┌─ Dataset records
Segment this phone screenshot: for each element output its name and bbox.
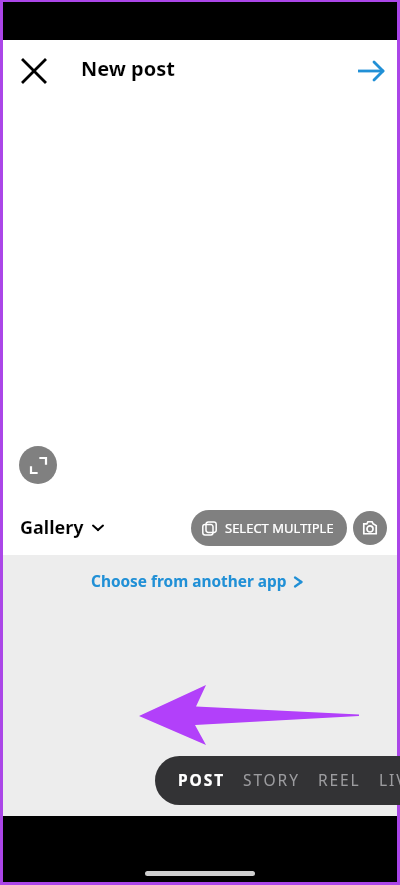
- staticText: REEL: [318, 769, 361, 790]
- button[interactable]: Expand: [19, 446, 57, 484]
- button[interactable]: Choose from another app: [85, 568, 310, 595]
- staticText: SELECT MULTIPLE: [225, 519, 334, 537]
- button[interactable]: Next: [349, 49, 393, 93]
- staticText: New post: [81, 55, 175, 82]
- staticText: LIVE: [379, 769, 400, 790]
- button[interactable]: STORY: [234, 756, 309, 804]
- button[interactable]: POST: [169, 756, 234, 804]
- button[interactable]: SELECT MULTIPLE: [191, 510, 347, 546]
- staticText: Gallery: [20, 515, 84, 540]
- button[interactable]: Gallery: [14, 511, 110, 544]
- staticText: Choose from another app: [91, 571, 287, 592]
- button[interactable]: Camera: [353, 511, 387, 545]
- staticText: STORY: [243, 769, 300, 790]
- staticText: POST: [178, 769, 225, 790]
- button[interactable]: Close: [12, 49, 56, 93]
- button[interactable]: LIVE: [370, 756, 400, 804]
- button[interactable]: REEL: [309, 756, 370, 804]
└─
▸ **Aim of the task**
Which lines hold the word "staticText"? Copy each of them from the records.

▸ **Written answer**
- staticText: REEL: [318, 769, 361, 790]
- staticText: SELECT MULTIPLE: [225, 519, 334, 537]
- staticText: New post: [81, 55, 175, 82]
- staticText: LIVE: [379, 769, 400, 790]
- staticText: Gallery: [20, 515, 84, 540]
- staticText: Choose from another app: [91, 571, 287, 592]
- staticText: STORY: [243, 769, 300, 790]
- staticText: POST: [178, 769, 225, 790]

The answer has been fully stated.